PROBLEM STATEMENT: Copy each line below without leaving any out.

INFORMATION SHOWN:
--------

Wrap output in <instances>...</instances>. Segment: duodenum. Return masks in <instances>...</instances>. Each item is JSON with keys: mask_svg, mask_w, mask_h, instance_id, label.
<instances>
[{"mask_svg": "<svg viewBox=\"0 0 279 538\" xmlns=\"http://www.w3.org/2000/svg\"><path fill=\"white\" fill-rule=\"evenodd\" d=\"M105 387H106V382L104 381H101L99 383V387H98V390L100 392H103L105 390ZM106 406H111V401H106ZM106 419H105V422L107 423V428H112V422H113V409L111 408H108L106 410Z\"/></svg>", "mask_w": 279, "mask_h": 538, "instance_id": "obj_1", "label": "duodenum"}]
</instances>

--------

TASK OUTPUT:
Wrap output in <instances>...</instances>. Segment: duodenum. Return masks in <instances>...</instances>. Each item is JSON with keys: mask_svg, mask_w, mask_h, instance_id, label.
<instances>
[{"mask_svg": "<svg viewBox=\"0 0 279 538\" xmlns=\"http://www.w3.org/2000/svg\"><path fill=\"white\" fill-rule=\"evenodd\" d=\"M105 387H106V382L104 381H101L99 383V387H98V390L100 392H103L105 390ZM106 406H111V401H106ZM106 419H105V422L107 423V428H112V422H113V409L111 408H108L106 410Z\"/></svg>", "mask_w": 279, "mask_h": 538, "instance_id": "obj_1", "label": "duodenum"}]
</instances>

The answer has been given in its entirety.